Hey @Drowser2430 — thanks so much for putting this together! It's awesome to see someone take the initiative to build a full ML example for PDD, and the customer churn use case is a great choice. The code itself is clean, well-tested, and clearly demonstrates the train → evaluate → predict workflow. Really appreciate the effort here. 🙌

I have some feedback that should help get this ready to merge. Most of it is structural, and a few items relate to how PDD prompts are typically written (we have a prompting guide that covers the conventions).

Structural Issues (please fix before merge)

1. `examples/README.md` was overwritten

The existing README documents all the other examples (agentic fallback, edit file tool, handpaint, hello world, hello you, pi calc, QR code sandwich). This PR replaces it entirely with content only about customer churn. Could you restore the original and instead place your README at examples/customer_churn/README.md? You could also add a short entry for the new example in the top-level README.

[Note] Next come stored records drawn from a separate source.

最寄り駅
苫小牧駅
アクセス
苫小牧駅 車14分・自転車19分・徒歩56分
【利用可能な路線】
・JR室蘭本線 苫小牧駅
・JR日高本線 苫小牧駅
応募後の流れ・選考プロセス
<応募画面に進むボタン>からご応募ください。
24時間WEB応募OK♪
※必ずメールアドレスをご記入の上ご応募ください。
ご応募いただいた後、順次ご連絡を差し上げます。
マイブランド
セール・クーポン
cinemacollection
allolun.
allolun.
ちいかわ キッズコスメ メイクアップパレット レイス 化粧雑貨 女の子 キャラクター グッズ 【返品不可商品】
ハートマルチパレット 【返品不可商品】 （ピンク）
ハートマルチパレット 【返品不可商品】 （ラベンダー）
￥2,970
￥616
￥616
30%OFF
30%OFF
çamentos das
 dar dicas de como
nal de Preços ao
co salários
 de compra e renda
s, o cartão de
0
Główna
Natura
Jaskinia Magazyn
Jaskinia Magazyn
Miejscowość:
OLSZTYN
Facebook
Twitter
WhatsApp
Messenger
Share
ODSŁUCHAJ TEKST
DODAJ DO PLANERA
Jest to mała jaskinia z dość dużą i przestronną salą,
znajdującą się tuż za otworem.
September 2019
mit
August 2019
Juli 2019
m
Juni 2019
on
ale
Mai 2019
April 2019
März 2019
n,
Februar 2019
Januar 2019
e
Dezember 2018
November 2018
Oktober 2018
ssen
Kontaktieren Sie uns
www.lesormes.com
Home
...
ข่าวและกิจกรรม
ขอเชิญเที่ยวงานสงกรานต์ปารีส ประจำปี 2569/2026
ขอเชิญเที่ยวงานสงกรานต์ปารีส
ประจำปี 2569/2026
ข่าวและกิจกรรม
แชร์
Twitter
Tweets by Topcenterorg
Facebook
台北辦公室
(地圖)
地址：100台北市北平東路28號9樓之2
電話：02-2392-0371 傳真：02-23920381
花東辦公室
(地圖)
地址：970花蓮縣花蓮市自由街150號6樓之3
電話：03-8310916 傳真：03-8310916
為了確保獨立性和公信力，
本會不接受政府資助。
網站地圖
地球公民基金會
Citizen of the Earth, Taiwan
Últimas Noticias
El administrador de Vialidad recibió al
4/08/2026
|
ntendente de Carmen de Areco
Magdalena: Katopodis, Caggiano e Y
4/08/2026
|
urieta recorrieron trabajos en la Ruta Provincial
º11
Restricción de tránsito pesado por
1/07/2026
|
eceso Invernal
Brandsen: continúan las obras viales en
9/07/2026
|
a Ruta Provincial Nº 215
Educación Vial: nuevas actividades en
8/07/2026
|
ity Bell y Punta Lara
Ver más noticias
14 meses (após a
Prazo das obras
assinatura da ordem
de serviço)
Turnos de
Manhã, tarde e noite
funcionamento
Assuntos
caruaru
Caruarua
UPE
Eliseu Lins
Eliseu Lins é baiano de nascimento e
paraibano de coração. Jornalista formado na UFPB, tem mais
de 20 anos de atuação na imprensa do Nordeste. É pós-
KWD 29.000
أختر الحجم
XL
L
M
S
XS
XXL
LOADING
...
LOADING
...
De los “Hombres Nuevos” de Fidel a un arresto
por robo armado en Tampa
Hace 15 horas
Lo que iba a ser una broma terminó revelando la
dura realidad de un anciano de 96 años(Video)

2. Binary zip file committed

pdd-contribution-Drowser2430.zip was included at the repo root — this should be removed from the PR.

3. Files should live in a subdirectory

Your PR description and README both describe an examples/customer_churn/ directory structure (which is the right idea!), but the files are currently placed flat in examples/. Moving them into examples/customer_churn/ (with the prompt under prompts/) would match the description and keep things tidy.

Prompt Guide Alignment

These aren't blockers, but aligning with the project's prompting guide would make this a stronger example of the PDD workflow.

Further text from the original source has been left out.